Personal information
- Born: 8 April 1870 Nordmaling, Sweden
- Died: 30 November 1951 (aged 81) Stockholm, Sweden

Sport
- Sport: Sports shooting

Medal record
Men's shooting
Representing Sweden
Olympic Games
| Silver medal – second place | 1920 Antwerp | Team small-bore rifle |
| Bronze medal – third place | 1920 Antwerp | Team 300 m military rifle, standing |

= Leon Lagerlöf =

Swedish sport shooter

John Leonard "Leon" Lagerlöf (8 April 1870 - 30 November 1951) was a Swedish sport shooter who competed in the 1912 Summer Olympics, in the 1920 Summer Olympics, and in the 1924 Summer Olympics.

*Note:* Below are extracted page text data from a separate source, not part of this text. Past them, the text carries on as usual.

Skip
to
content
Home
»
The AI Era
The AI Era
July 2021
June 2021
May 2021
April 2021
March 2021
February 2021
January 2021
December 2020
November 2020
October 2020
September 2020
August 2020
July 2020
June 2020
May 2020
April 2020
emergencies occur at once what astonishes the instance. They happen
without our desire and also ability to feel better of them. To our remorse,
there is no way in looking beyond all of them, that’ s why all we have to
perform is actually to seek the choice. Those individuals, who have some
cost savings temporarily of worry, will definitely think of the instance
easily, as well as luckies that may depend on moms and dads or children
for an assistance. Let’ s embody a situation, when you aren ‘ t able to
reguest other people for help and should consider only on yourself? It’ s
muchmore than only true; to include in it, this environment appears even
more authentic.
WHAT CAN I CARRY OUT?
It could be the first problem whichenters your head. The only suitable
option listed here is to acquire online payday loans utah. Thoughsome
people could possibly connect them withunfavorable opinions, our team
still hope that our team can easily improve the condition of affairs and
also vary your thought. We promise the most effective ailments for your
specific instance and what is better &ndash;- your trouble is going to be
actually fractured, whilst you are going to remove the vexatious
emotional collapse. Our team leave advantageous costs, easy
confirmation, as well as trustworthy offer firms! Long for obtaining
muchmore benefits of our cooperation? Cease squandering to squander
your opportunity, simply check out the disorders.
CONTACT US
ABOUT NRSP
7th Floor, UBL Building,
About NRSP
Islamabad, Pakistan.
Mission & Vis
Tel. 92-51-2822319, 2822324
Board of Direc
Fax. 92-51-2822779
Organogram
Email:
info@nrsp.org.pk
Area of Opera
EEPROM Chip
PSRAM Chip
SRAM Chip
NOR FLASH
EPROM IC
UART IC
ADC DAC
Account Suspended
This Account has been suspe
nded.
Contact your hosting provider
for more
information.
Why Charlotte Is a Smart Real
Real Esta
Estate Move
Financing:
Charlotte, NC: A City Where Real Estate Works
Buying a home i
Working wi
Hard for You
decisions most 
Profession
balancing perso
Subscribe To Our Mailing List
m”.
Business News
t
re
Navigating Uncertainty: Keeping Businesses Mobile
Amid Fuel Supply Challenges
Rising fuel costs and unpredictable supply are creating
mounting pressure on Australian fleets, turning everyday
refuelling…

In 1912, he finished 29th in the 600 metre free rifle competition.

Eight years later, he won the silver medal as a member of the Swedish team in the team small-bore rifle event and the bronze medal in the team 300 metre military rifle, standing competition. He finished sixth in the team free rifle event. He also participated in the 300 metre free rifle, three positions event and in the 50 metre small-bore rifle competition.

In 1924 he finished twelfth in the 50 metre rifle, prone competition.